Software Suggestions

Supernova5124

New member
As I’m fairly new to photography, I don’t know much about software at all. I’m mostly YouTube educated when it comes to the little knowledge I do have, so I do know about Nikon’s NX Studio and have downloaded that. Are there any other applications I should get?
 

Fred Kingston

Senior Member
A lot of folks use Adobe's Lightroom for the Catalogue aspect. Taking pictures is one aspects. Editing is another, but the one most folks start late on until their overwhelmed is a method of cataloguing/storing their images for later retrieval...
 

Woodyg3

Senior Member
Contributor
Lightroom/Photoshop is the best way to go in my opinion. It will take a while to get up to speed, but that is the case with any worthwhile software package.
 

Supernova5124

New member
I see there are two options for Lightroom, you can get just Lightroom for $10/month or Lightroom + photoshop for $20/month. What does photoshop do that Lightroom doesn’t, and is there any reason to go with the bundle?
 

Fred Kingston

Senior Member
I see there are two options for Lightroom, you can get just Lightroom for $10/month or Lightroom + photoshop for $20/month. What does photoshop do that Lightroom doesn’t, and is there any reason to go with the bundle?

Search for Adobe's Photography Plan... It includes both Lightrooms, Photoshop, and 20G of cloud storage... It's $9.99/month
 

Clovishound

Senior Member
That's the one I use. I prefer to use an $80 external drive to backup and store my pictures, rather than paying an additional $10 a month for a TB of storage.
 

Dawg Pics

Senior Member
I use Affinity photo. It is 69.99 one time license fee. I think they did one major upgrade since I got it. I runs pretty much like Photoshop. They have lots of tutorials on using it.
 

BF Hammer

Senior Member
I take the starving artist approach. I'm all about open-source and freeware.
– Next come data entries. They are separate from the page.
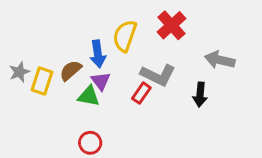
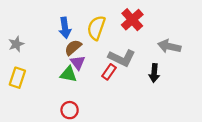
blue arrow: (98, 54) -> (65, 28), moved
brown semicircle: (71, 70) -> (73, 47), moved
gray star: (19, 72) -> (16, 44), moved
yellow rectangle: (42, 81) -> (17, 78), moved

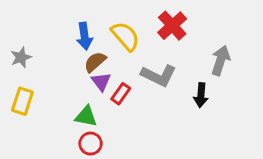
yellow semicircle: (96, 28) -> (125, 36), turned 120
gray arrow: (169, 46) -> (221, 60), turned 95
red rectangle: (109, 72) -> (121, 94), moved
green triangle: (68, 74) -> (86, 116), moved

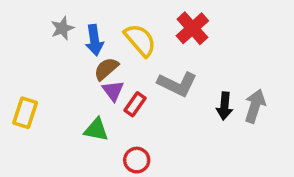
gray star: (21, 57) -> (62, 28), moved
gray arrow: (221, 60) -> (255, 106), moved
red circle: (91, 144) -> (137, 160), moved

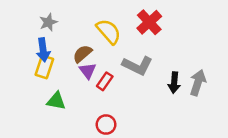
blue arrow: (94, 40) -> (43, 50), moved
yellow rectangle: (25, 113) -> (44, 67), moved
green triangle: (96, 130) -> (56, 101), moved

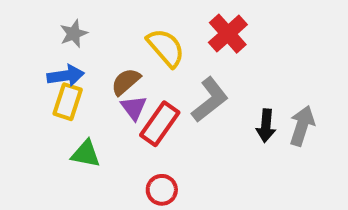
blue arrow: (43, 50) -> (66, 76), turned -90
gray L-shape: (137, 66) -> (210, 100), turned -64
red rectangle: (105, 81) -> (160, 124), size x1.5

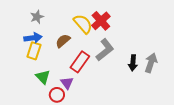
red cross: (228, 34) -> (101, 21), moved
purple triangle: (134, 108) -> (67, 83), moved
green triangle: (86, 154) -> (43, 77), turned 35
red circle: (162, 190) -> (57, 95), moved

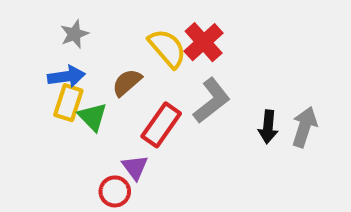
green triangle: (43, 77) -> (93, 117), moved

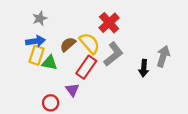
yellow semicircle: (167, 48) -> (90, 43), moved
green triangle: (93, 117) -> (50, 63), turned -35
gray arrow: (304, 127) -> (163, 56), moved
red circle: (115, 191) -> (51, 103), moved

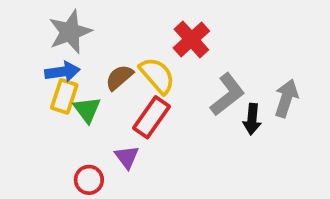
gray star: (40, 18) -> (70, 32), size x1.6
gray L-shape: (113, 54) -> (227, 94), moved
green triangle: (50, 63) -> (87, 110), turned 42

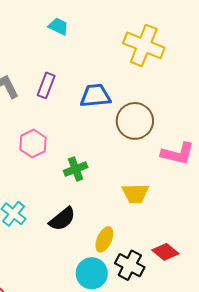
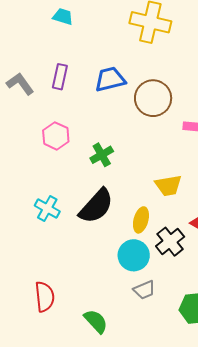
yellow trapezoid: (135, 193) -> (168, 186), moved
black semicircle: (62, 219) -> (96, 206), size x1.4
black cross: (130, 265) -> (170, 242), turned 32

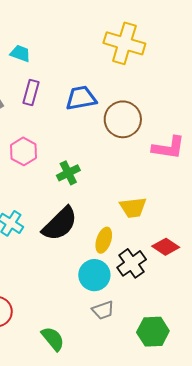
cyan trapezoid: (63, 16) -> (20, 53), moved

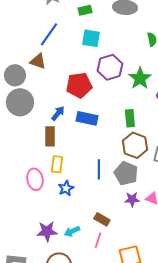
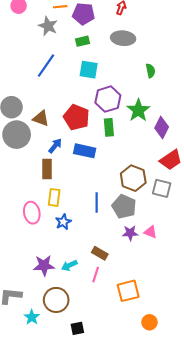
brown triangle: (38, 61) -> (41, 118), moved
red pentagon: (79, 85) -> (76, 117), turned 30
green rectangle: (130, 118) -> (109, 127), moved

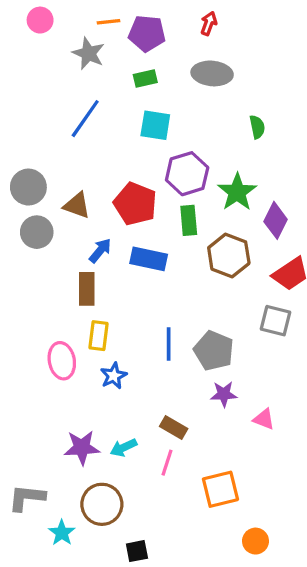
gray circle: (17, 135) -> (37, 232), size x0.7
brown hexagon: (133, 178) -> (229, 255), moved
pink triangle: (150, 232) -> (264, 419), moved

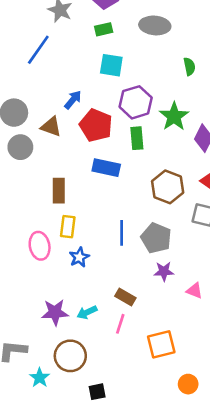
blue line: (85, 119) -> (38, 50), moved
blue arrow: (100, 250) -> (73, 100), moved
brown hexagon: (229, 255) -> (168, 187), moved

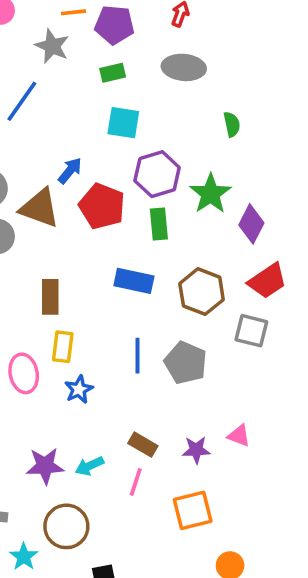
brown triangle: (51, 127) -> (40, 208), size x1.4
blue rectangle: (106, 168) -> (134, 281), moved
purple star: (164, 271) -> (196, 450), moved

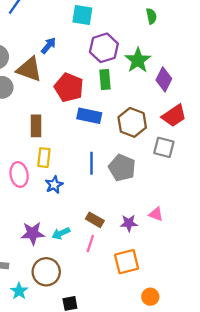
red pentagon: (102, 206) -> (69, 87), moved

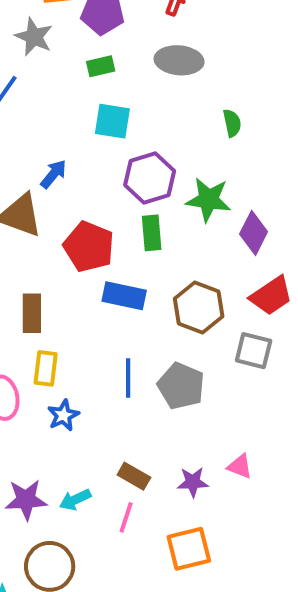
green star: (138, 60) -> (208, 200), turned -30

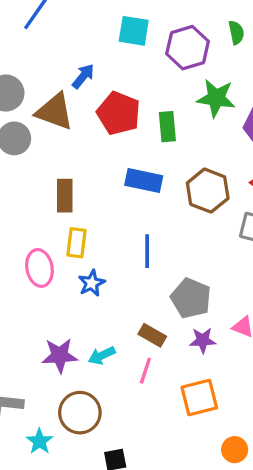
purple hexagon: (150, 178) -> (188, 48), moved
red pentagon: (89, 247) -> (119, 113), moved
gray pentagon: (181, 386) -> (191, 298), moved

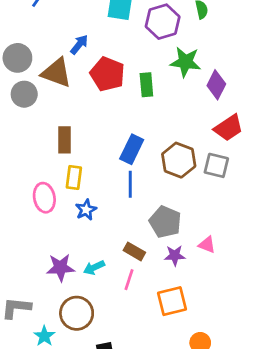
blue rectangle: (144, 180) -> (132, 149), moved, turned -76
brown hexagon: (208, 191) -> (179, 160), moved

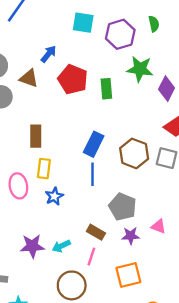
brown triangle: (56, 73) -> (29, 78), size x0.7
brown circle: (77, 313) -> (72, 285), moved

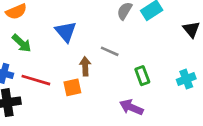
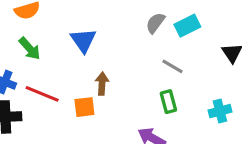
gray line: (110, 51) -> (172, 66), moved

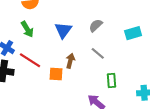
gray semicircle: (155, 23) -> (96, 26), moved
gray line: (172, 66) -> (98, 53), moved

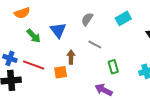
green arrow: (27, 29) -> (34, 36), moved

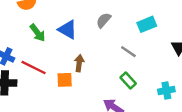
blue triangle: (58, 30) -> (68, 29), turned -30
gray line: (95, 45) -> (128, 52), moved
green rectangle: (113, 67) -> (128, 80), turned -32

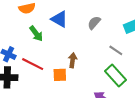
blue triangle: (68, 29) -> (59, 19), moved
green rectangle: (128, 80) -> (115, 76), size x1.5

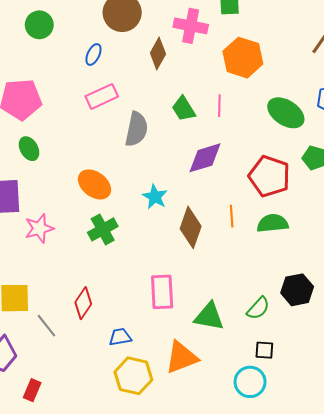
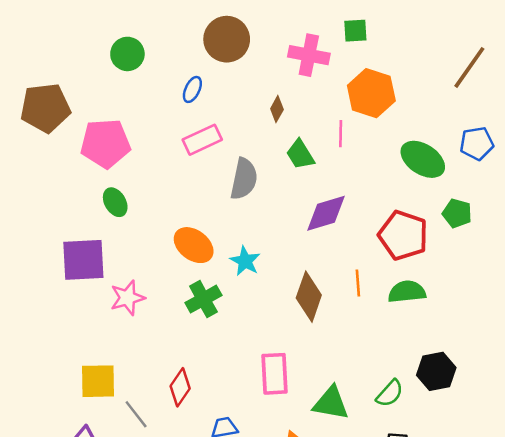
brown diamond: (158, 53) -> (277, 109), moved, size x0.7
pink line: (219, 106) -> (341, 134), moved
cyan star: (155, 197) -> (245, 261), moved

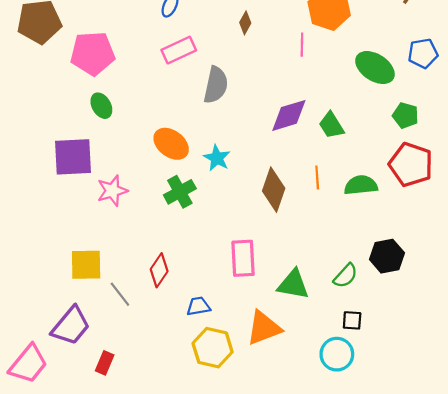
green trapezoid: (300, 154) -> (331, 125), moved
red pentagon: (403, 235) -> (411, 165), moved

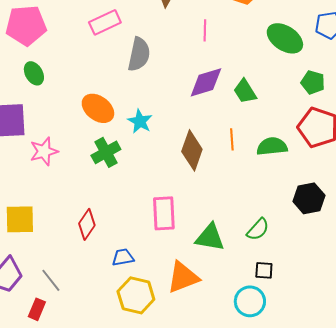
pink line: (302, 45) -> (205, 30), moved
black hexagon: (387, 256) -> (309, 198), moved
gray line: (120, 294) -> (51, 280), moved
I import and organize images with Nikon NX-studio (Or whatever the current package is called).

I shoot Raw+JPEG and do most of my image postprocessing with RawTherapee. It will edit jpeg and tiff files also.

All other work that requires using layers, applying filters, and cloning gets exported from RawTherapee to GIMP. They integrate to each other a little. That is normally my last step to paste my watermark on a photo and export as a .jpg.
 

cwgrizz

Senior Member
Challenge Team
I started out with the Nikon NX or whatever it is. Then I tried GIMP which worked pretty well with a learning curve involved. Then RawTherapee (a big learning curve). See the trend ..FREE software. Then I purchased Adobe PS Essentials which worked well but was limited. Finally, I have settled on ON1 Raw which works well for me now. It can be purchased, or it is available through subscription. I said I would never do the subscription, but I did and if you decide to drop it later, the software you have is yours to keep/use.

Start with the free stuff and as you get some experience under your belt decide on something to purchase.
 

wildshots

Senior Member
I agree with cwgrizz. Many of the image editing programs are so advanced that many of us would take years to become proficient with them.

There is one small piece of software that I have used for years. Irfanview ( https://www.irfanview.com/ ). It's free although the owner does accept donations. It will do a lot. It will let a beginner improve images that were unusable out of the camera. It bears a good once over.

Sam
 

Bonky

New member
I agree with cwgrizz. Many of the image editing programs are so advanced that many of us would take years to become proficient with them.

There is one small piece of software that I have used for years. Irfanview ( https://www.irfanview.com/ ). It's free although the owner does accept donations. It will do a lot. It will let a beginner improve images that were unusable out of the camera. It bears a good once over.

Sam
...but not available for Mac users.

Richard
 

Fred Kingston

Senior Member
I don't know...I don't use Nikon's editing software... The few times I tried their tethering and Wifi software, it pretty much sucked, so I didn't/don't waste time with their other software...
 

lightcapture

New member
If you use Mac computer or iPhone, Apple's 'Photos' editing program is excellent and intuitive to use.
It's my main editing program because it's so easy.